The promised Bread of the New Testament promised by Our Lord was given for the first time at the Last Supper when Our Lord instituted the Holy Eucharist – “the Lord Jesus, the same night in which he was betrayed, took bread, and giving thanks, broke and said: Take ye and eat: This is my body, which shall be delivered for you.  This do for the commemoration of me.  In like manner also the chalice, after he had supped, saying: This chalice is the new testament in my blood.  This do ye, as often as you shall drink, for the commemoration of me” (1 Cor 11:23-25).  By the power of God, what was in Our Lord’s Hands, and which appeared to the senses to be still bread – for it looked like bread, smelled like bread, felt like bread, and tasted like bread – was really and truly the Lord’s Own Body.  The substance of the bread had been changed, by Divine power, into the substance of the Body of Christ, a change which the Catholic Church fittingly calls transubstantiation.5  And this same change is effected at every Mass, when the Priest, acing in persona Christi, in the Person of Christ, repeats the action of the Lord over bread.

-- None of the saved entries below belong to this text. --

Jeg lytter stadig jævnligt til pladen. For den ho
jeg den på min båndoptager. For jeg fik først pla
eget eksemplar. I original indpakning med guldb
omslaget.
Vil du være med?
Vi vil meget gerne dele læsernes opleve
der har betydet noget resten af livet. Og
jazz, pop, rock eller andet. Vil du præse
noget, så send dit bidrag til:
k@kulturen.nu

It is in this way that God has mirrored, as it were, bread in a way similar to the other aspects which surrounded the Fall.  What was first set before man as a punishment has become an instrument for man’s sanctification and salvation.  Every time one participates at Mass, one participates in this mirroring of the Fall.  And thus is granted to man food for immortality infinitely greater than that which he had in the fruit of the Tree of Life.

Postscript, for the sake of completion:  The first reference to wine in the Scriptures is made after the Flood: “And Noe a husbandman began to till the ground, and planted a vineyard. And drinking of the wine…” (Gen 9:20-21).  The joining of wine with bread in the celebration of the Eucharistic Sacrifice of the Mass connects the Mass then not just with the Fall (through the use of bread), but also to the Flood (through the use of the wine).  After both of these great calamities of early salvation history, new forms of sustenance were introduced which were then incorporated in the worship of the One, True, God.

Fr. William Rock, FSSP was ordained in the fall of 2019 and is currently assigned to Regina Caeli Parish in Houston, TX.

1. Ott, Ludwig, Fundamentals of Catholic Dogma. Baronius Press, 2018, pp. 228-231.
2. S.T. I, q. 97, a. 4.
3. Strong’s Dictionary for eSword, H402.
4. Strong’s Dictionary for eSword, H3899.
5. Council of Trent, Session XIII, Decree Concerning the Most Holy Sacrament of the Eucharist, Chapter IV.